Eau chaude sanitaire (ECS)
13) Peut-on produire l’eau chaude avec la PAC ?
Oui avec une PAC air/eau et un ballon adapté.
On prévoit aussi un cycle anti-légionelle (souvent électrique ponctuel).
14) Est-ce que l’eau chaude est “instantanée” ?
Non, c’est un ballon qui stocke. On dimensionne selon le foyer (douches, bains).
Travaux, durée, contraintes
15) Combien de temps dure l’installation ?
Généralement 2 à 4 jours en remplacement air/eau, plus si gros travaux hydrauliques ou modification des émetteurs.
16) Faut-il vider la maison / gros chantier ?
Pas forcément. Mais il y a des percements, du passage de tuyaux, parfois de la poussière.
17) Peut-on garder l’ancien chauffage en secours ?
Oui avec une solution hybride ou en conservant un appoint.
Fiabilité, entretien, durée de vie
18) Durée de vie d’une PAC ?
Souvent 12–20 ans selon qualité, dimensionnement, entretien et cycles.
19) L’entretien est-il obligatoire ?
Selon pays/région et selon la charge en fluide frigorigène, il peut y avoir des obligations.

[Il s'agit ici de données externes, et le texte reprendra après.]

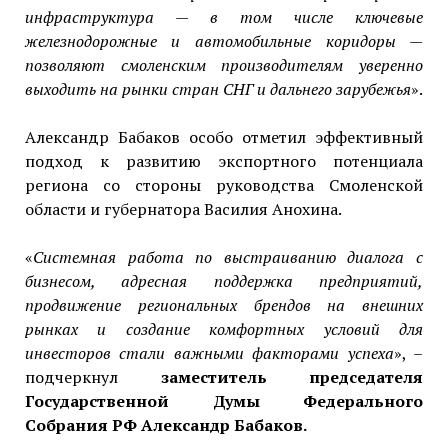
инфраструктура — в том числе ключевые
железнодорожные и автомобильные коридоры —
позволяют смоленским производителям уверенно
выходить на рынки стран СНГ и дальнего зарубежья
».
Александр Бабаков особо отметил эффективный
подход к развитию экспортного потенциала
региона со стороны руководства Смоленской
области и губернатора Василия Анохина.
«
Системная работа по выстраиванию диалога с
бизнесом, адресная поддержка предприятий,
продвижение региональных брендов на внешних
рынках и создание комфортных условий для
инвесторов стали важными факторами успеха
», –
подчеркнул
заместитель председателя
Государственной Думы Федерального
Собрания РФ Александр Бабаков.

Dans tous les cas, l’entretien est fortement recommandé.
20) Quelles pannes sont fréquentes ?
- encrassement (extérieur ou filtres)
- défaut de débit / embouage sur installation ancienne
- mauvais réglages (inconfort + conso)
- problèmes électriques (protection, surtension)

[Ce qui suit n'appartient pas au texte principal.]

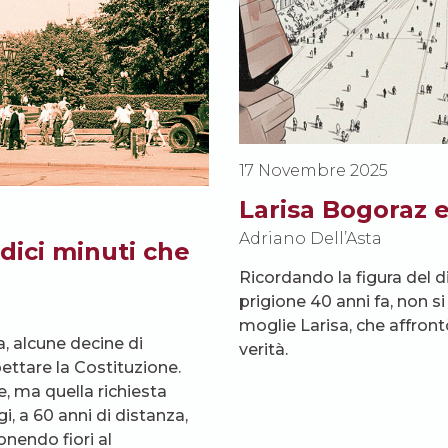
17 Novembre 2025
Larisa Bogoraz e 
Adriano Dell’Asta
dici minuti che
Ricordando la figura del 
prigione 40 anni fa, non 
moglie Larisa, che affront
a, alcune decine di
verità.
pettare la Costituzione.
, ma quella richiesta
, a 60 anni di distanza,
onendo fiori al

Un bon chantier réduit fortement ces risques.
Prix & aides (sans promettre des montants)
21) Combien ça coûte ?
Très variable : type de PAC, puissance, ballon, état du réseau chauffage, accès. Le coût réel dépend surtout des travaux annexes (hydraulique/électricité/émetteurs).
22) Existe-t-il des aides ?
Souvent oui (selon canton/commune/pays, revenus, type de rénovation). L’installateur ou un conseiller énergie peut aider à monter le dossier.
Qualité : comment reconnaître un bon installateur ?
23) Quels signaux montrent qu’on a affaire à un pro ?
- il parle d’abord dimensionnement et température de départ
- il propose désembouage + pot à boues en rénovation
- il détaille l’acoustique et l’emplacement
- il prévoit mise en service + réglages (et pas juste “pose”)
- il sait expliquer simplement la régulation (loi d’eau)
24) Quels “red flags” ?
- puissance choisie “au pif” sur la surface
- devis flou sans modèle exact
- pas de discussion sur bruit, dégivrage, condensats
- pas de traitement du circuit existant (rénovation)
- promesse d’économies “garanties” sans étude
Soulignons un point important
Une installation de pompe à chaleur réussie, c’est 30% matériel et 70% étude + pose + réglages. Si le dimensionnement et la régulation sont bien faits, vous obtenez : confort stable, bruit maîtrisé, consommation optimisée, et une installation durable.